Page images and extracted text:

—————

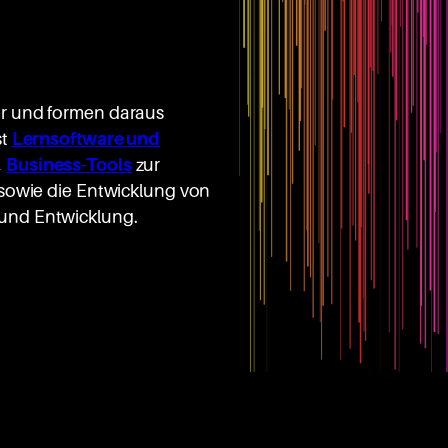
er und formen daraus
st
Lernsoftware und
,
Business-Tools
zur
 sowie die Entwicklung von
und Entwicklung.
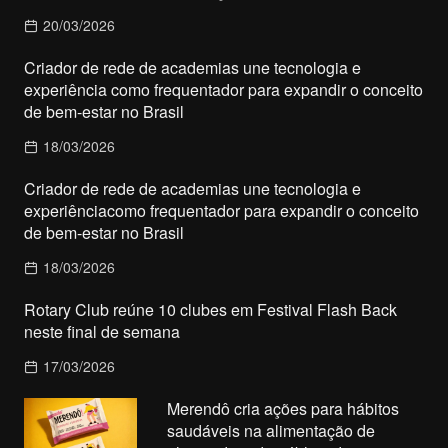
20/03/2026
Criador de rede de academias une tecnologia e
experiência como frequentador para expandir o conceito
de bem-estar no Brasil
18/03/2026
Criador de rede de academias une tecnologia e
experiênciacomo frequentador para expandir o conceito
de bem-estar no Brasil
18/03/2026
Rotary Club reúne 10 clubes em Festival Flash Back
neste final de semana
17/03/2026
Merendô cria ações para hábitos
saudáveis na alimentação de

—————

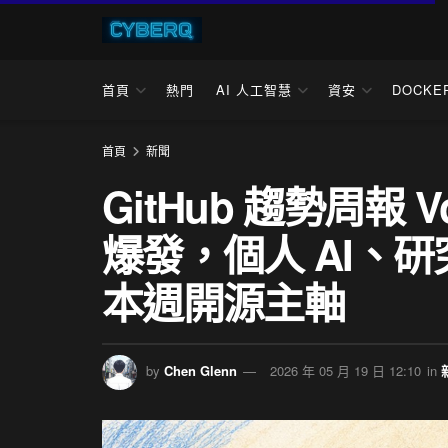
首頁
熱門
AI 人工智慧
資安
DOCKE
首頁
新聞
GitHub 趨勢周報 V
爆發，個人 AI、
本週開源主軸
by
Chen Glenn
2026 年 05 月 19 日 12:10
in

—————

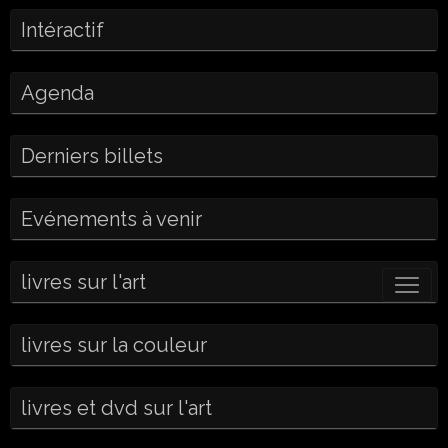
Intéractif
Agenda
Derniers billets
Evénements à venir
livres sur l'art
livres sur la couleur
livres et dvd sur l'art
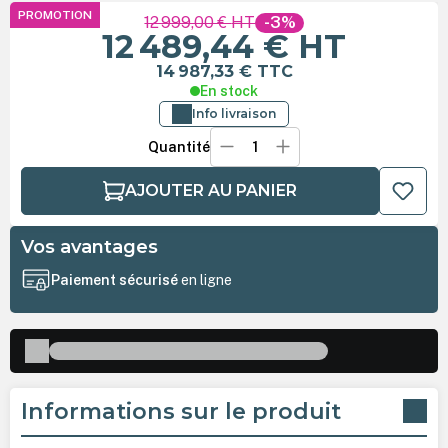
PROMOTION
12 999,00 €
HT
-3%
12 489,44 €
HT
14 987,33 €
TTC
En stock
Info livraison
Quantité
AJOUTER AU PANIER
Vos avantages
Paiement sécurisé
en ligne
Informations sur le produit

—————

Task requirements: Each line holding the word "frequentador" must be pulled from the records.

Written response:
experiência como frequentador para expandir o conceito
experiênciacomo frequentador para expandir o conceito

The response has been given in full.